第61話

パートナーというより、抱いて下さいと言っている様な潤んだ目は、奏を見上げている。



奏はその目を見て、眉間に皺を寄せると、女を完全に無視してエレベーターへ歩き出した。



「!!社長っ!」



女が奏の腕を掴もうとするのを、間一髪で体を割り入れ、止めた。



(あぶっ!どうしてくれんの?今日の奏の機嫌最悪なのに!)



顔をヒクつかせ、内心悪態をつきながらも、平静を顔に張り付ける。




「申し訳ありませんが、企画書は後ほど返事をお返しいたします。

それと、上申は秘書室に提出していただかなければ困ります。

社長もお暇ではありませんので。」



そう言うと女は不満そうに此方を見る。



横目で、結城と奏がエレベーターに乗り込むのを確認すると、内心で安堵のため息が漏れた。

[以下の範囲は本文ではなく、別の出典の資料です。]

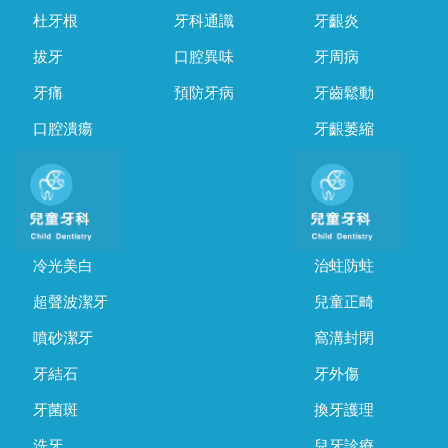
杜牙根
牙科通識
牙齦炎
拔牙
口腔異味
牙周病
牙痛
預防牙病
牙齒鬆動
口腔潰瘍
牙齦萎縮
冷光美白
治蛀防蛀
超聲波潔牙
兒童正畸
噴砂潔牙
窩溝封閉
牙結石
牙外傷
牙菌斑
換牙護理
洗牙
兒牙診療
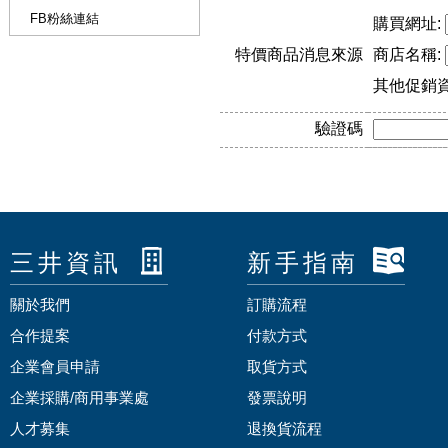
FB粉絲連結
購買網址:
特價商品消息來源
商店名稱:
其他促銷
驗證碼
三井資訊
新手指南
關於我們
訂購流程
合作提案
付款方式
企業會員申請
取貨方式
企業採購/商用事業處
發票說明
人才募集
退換貨流程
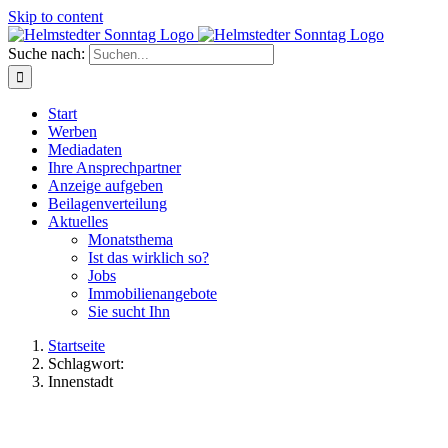
Skip to content
Suche nach:
Start
Werben
Mediadaten
Ihre Ansprechpartner
Anzeige aufgeben
Beilagenverteilung
Aktuelles
Monatsthema
Ist das wirklich so?
Jobs
Immobilienangebote
Sie sucht Ihn
Startseite
Schlagwort:
Innenstadt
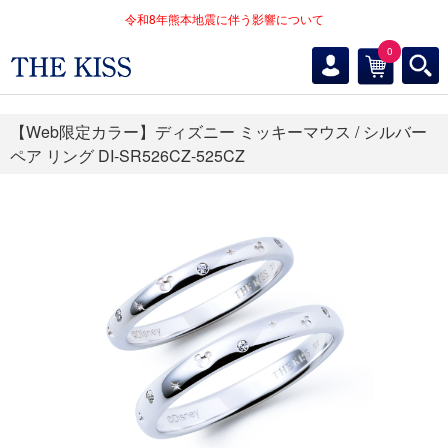
令和8年熊本地震に伴う影響について
0
【Web限定カラー】ディズニー ミッキーマウス / シルバー
ペア リング DI-SR526CZ-525CZ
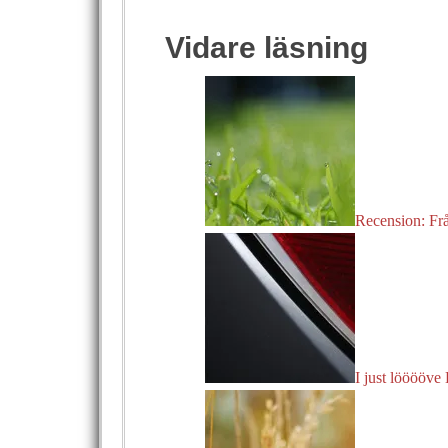
Vidare läsning
Recension: Fr
I just lööööve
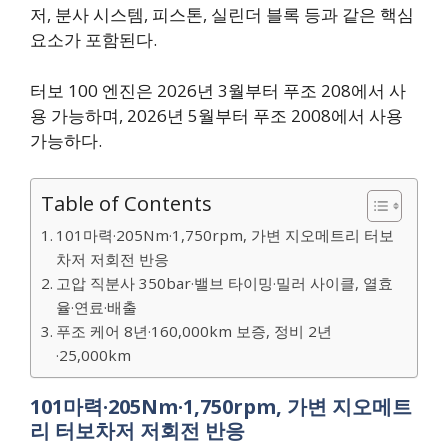
저, 분사 시스템, 피스톤, 실린더 블록 등과 같은 핵심
요소가 포함된다.
터보 100 엔진은 2026년 3월부터 푸조 208에서 사
용 가능하며, 2026년 5월부터 푸조 2008에서 사용
가능하다.
Table of Contents
101마력·205Nm·1,750rpm, 가변 지오메트리 터보
차저 저회전 반응
고압 직분사 350bar·밸브 타이밍·밀러 사이클, 열효
율·연료·배출
푸조 케어 8년·160,000km 보증, 정비 2년
·25,000km
101마력·205Nm·1,750rpm, 가변 지오메트
리 터보차저 저회전 반응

「ちょっと!私を目に入れて貰えれば公私共にパートナーになれたかも知れないのに。ただの腰巾着が邪魔してんじゃないわよ!」



明らかに態度を変えた女に思わず苦笑が漏れた。


この様な自意識過剰な女は一度その鼻っ面をへし折ってやれば・・・



俺はおもむろに、企画書をパラパラとめくり、ざっと目を通した。



「・・・この様な企画書では、社長の記憶にすら残りませんよ?」



この程度の企画書ならゆいかちゃんが目を瞑っても書ける。




俺の小馬鹿にした態度に、女は顔を歪める。



「そんな訳ないでしょ!?もっとよく見て!」



尚も食い下がる女を鼻で笑う。



「それに・・・社長に近付く、『本当の理由』も、本人にバレてらっしゃいますので。クビにならなかっただけでもよしとして下さい。」



俺がそう言うと、女は動揺に目を泳がせた。


この女の目的は、仕事ではなく、奏自身だろう。



俺は動揺に目を泳がせる女に近付いて耳元へ囁きかける。



「抱くだけでいいならいつでも来い。俺が相手してやるよ。」



そう囁き、侮蔑の目で女を見る。



何も言わない女を残して、踵を返した。



これで俺に抱かれに来るようなら、あの女はこの会社では長くないだろう。



この会社は先鋭の集まり。


その程度なら蹴落とされる。


近い将来が予測できて、ほくそ笑んだ。